Implementing an infersent model is a bit lengthy process as there is no standard hugging face API available. Infersent comes traiend in two version. Version1 is trained with Glove and Version2 is trained with FastText wordembedding. We will use version 2 as it takes less time to download and process.

First, we need to build the infersent model. The below class does that. It has been sourced from Python Zoo model.

#Infersenct model class # copied from infersent github
 
%load_ext autoreload
%autoreload 2
%matplotlib inline
from random import randint
import numpy as np
import torch
import time
import torch.nn as nn
class InferSent(nn.Module):
 
    def __init__(self, config):
        super(InferSent, self).__init__()
        self.bsize = config['bsize']
        self.word_emb_dim = config['word_emb_dim']
        self.enc_lstm_dim = config['enc_lstm_dim']
        self.pool_type = config['pool_type']
        self.dpout_model = config['dpout_model']
        self.version = 1 if 'version' not in config else config['version']
 
        self.enc_lstm = nn.LSTM(self.word_emb_dim, self.enc_lstm_dim, 1,
                                bidirectional=True, dropout=self.dpout_model)
 
        assert self.version in [1, 2]
        if self.version == 1:
            self.bos = '<s>'
            self.eos = '</s>'
            self.max_pad = True
            self.moses_tok = False
        elif self.version == 2:
            self.bos = '<p>'
            self.eos = '</p>'
            self.max_pad = False
            self.moses_tok = True
 
    def is_cuda(self):
        # either all weights are on cpu or they are on gpu
        return self.enc_lstm.bias_hh_l0.data.is_cuda
 
    def forward(self, sent_tuple):
        # sent_len: [max_len, ..., min_len] (bsize)

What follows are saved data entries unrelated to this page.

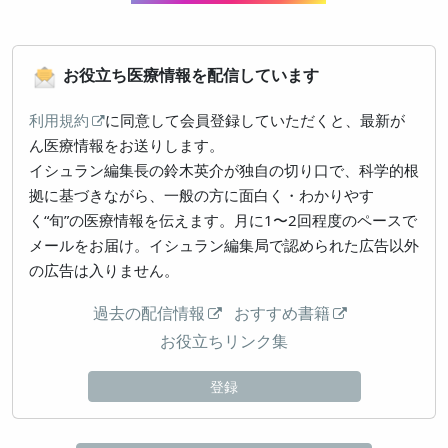
お役立ち医療情報を配信しています
利用規約
に同意して会員登録していただくと、最新が
ん医療情報をお送りします。
イシュラン編集長の鈴木英介が独自の切り口で、科学的根
拠に基づきながら、一般の方に面白く・わかりやす
く“旬”の医療情報を伝えます。月に1〜2回程度のペースで
メールをお届け。イシュラン編集局で認められた広告以外
の広告は入りません。
過去の配信情報
おすすめ書籍
お役立ちリンク集
登録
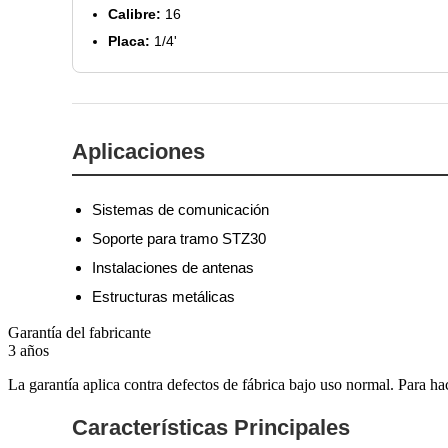
Calibre:
16
Placa:
1/4'
Aplicaciones
Sistemas de comunicación
Soporte para tramo STZ30
Instalaciones de antenas
Estructuras metálicas
Garantía del fabricante
3 años
La garantía aplica contra defectos de fábrica bajo uso normal. Para ha
Características Principales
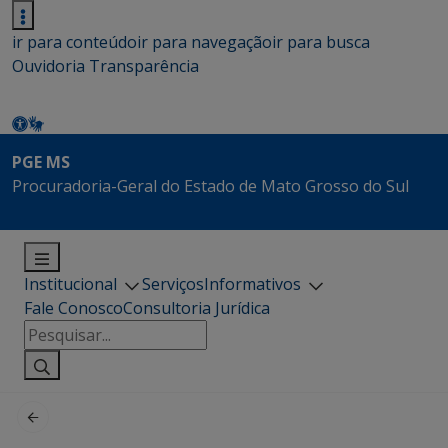
ir para conteúdo
ir para navegação
ir para busca
Ouvidoria
Transparência
PGE MS
Procuradoria-Geral do Estado de Mato Grosso do Sul
Institucional
Serviços
Informativos
Fale Conosco
Consultoria Jurídica
Pesquisar
por:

        # sent: (seqlen x bsize x worddim)
        sent, sent_len = sent_tuple
 
        # Sort by length (keep idx)
        sent_len_sorted, idx_sort = np.sort(sent_len)[::-1], np.argsort(-sent_len)
        sent_len_sorted = sent_len_sorted.copy()
        idx_unsort = np.argsort(idx_sort)
 
        idx_sort = torch.from_numpy(idx_sort).cuda() if self.is_cuda() \
            else torch.from_numpy(idx_sort)
        sent = sent.index_select(1, idx_sort)
 
        # Handling padding in Recurrent Networks
        sent_packed = nn.utils.rnn.pack_padded_sequence(sent, sent_len_sorted)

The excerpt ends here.